↓

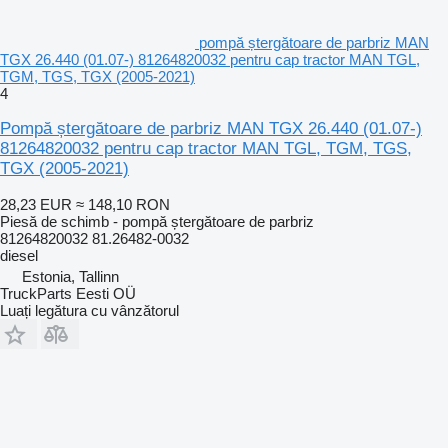
pompă ștergătoare de parbriz MAN
TGX 26.440 (01.07-) 81264820032 pentru cap tractor MAN TGL,
TGM, TGS, TGX (2005-2021)
4
Pompă ștergătoare de parbriz MAN TGX 26.440 (01.07-)
81264820032 pentru cap tractor MAN TGL, TGM, TGS,
TGX (2005-2021)
28,23 EUR
≈ 148,10 RON
Piesă de schimb - pompă ștergătoare de parbriz
81264820032 81.26482-0032
diesel
Estonia, Tallinn
TruckParts Eesti OÜ
Luați legătura cu vânzătorul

↑

Copy all of the data word for word, and keep the pictures out of it.

- [Finished exercise]:
pompă ștergătoare de parbriz MAN
TGX 26.440 (01.07-) 81264820032 pentru cap tractor MAN TGL,
TGM, TGS, TGX (2005-2021)
4
Pompă ștergătoare de parbriz MAN TGX 26.440 (01.07-)
81264820032 pentru cap tractor MAN TGL, TGM, TGS,
TGX (2005-2021)
28,23 EUR
≈ 148,10 RON
Piesă de schimb - pompă ștergătoare de parbriz
81264820032 81.26482-0032
diesel
Estonia, Tallinn
TruckParts Eesti OÜ
Luați legătura cu vânzătorul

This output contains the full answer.